* **Activity**
When you reach the line that contains "de viaje para" in the data below, start reproducing lines exactly, and stop after the line that contains "viajar al Espacio Schengen?".

(Stored data entries)

┄┄┄┄┄┄┄┄┄┄

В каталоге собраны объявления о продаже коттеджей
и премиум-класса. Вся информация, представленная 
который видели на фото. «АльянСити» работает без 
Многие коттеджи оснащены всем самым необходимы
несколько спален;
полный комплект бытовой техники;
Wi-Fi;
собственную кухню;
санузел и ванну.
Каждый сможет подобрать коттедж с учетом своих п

┄┄┄┄┄┄┄┄┄┄

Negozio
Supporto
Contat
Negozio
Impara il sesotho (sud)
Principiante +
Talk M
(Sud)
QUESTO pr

┄┄┄┄┄┄┄┄┄┄

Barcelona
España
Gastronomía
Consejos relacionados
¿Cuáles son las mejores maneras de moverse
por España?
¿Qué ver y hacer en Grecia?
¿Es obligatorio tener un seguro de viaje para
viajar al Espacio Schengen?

┄┄┄┄┄┄┄┄┄┄

* **Response to this task**
¿Es obligatorio tener un seguro de viaje para
viajar al Espacio Schengen?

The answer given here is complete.